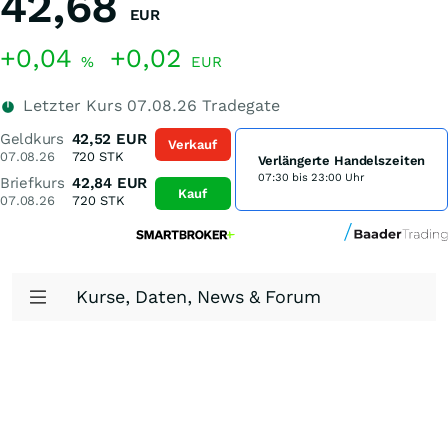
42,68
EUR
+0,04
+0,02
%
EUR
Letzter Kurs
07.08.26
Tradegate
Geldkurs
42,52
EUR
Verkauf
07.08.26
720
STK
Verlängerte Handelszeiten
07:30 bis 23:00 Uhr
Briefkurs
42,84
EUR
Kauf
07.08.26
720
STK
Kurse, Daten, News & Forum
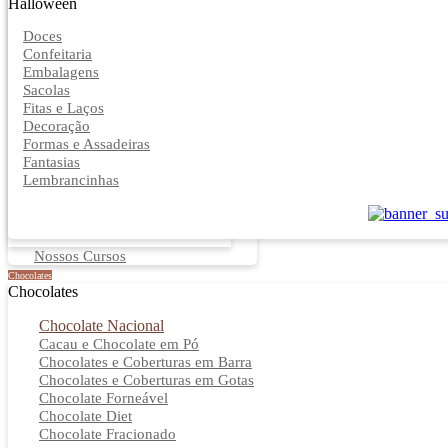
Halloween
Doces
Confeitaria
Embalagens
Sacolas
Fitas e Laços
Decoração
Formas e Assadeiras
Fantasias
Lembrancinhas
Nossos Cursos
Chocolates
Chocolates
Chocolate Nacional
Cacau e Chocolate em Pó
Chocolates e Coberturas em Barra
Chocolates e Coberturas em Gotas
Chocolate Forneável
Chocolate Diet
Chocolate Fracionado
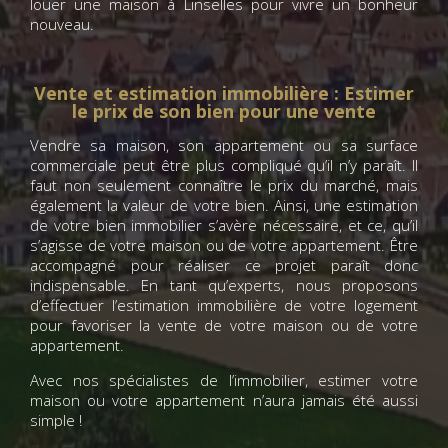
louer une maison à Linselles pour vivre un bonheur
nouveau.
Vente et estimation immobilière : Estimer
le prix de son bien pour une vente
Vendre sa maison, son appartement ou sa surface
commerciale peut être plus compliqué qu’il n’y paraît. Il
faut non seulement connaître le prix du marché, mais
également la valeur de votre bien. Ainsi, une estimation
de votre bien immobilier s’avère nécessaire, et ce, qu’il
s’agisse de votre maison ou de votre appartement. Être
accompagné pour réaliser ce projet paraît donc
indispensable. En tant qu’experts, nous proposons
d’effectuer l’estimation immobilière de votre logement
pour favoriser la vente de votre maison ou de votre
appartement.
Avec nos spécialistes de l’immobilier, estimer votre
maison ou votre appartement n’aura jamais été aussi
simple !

##############################

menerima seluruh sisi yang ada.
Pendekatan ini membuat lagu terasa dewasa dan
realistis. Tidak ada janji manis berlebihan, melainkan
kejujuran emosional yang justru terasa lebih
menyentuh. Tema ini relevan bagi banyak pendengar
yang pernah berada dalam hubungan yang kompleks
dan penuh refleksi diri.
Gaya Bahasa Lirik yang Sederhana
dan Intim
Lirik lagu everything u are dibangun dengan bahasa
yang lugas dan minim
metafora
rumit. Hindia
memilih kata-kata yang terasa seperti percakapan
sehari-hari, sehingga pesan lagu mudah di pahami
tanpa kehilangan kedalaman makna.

##############################

Assigned task – All lines holding the word "lagu" must be found in the listing and copied.

Exercise response –
Pendekatan ini membuat lagu terasa dewasa dan
Lirik lagu everything u are dibangun dengan bahasa
sehari-hari, sehingga pesan lagu mudah di pahami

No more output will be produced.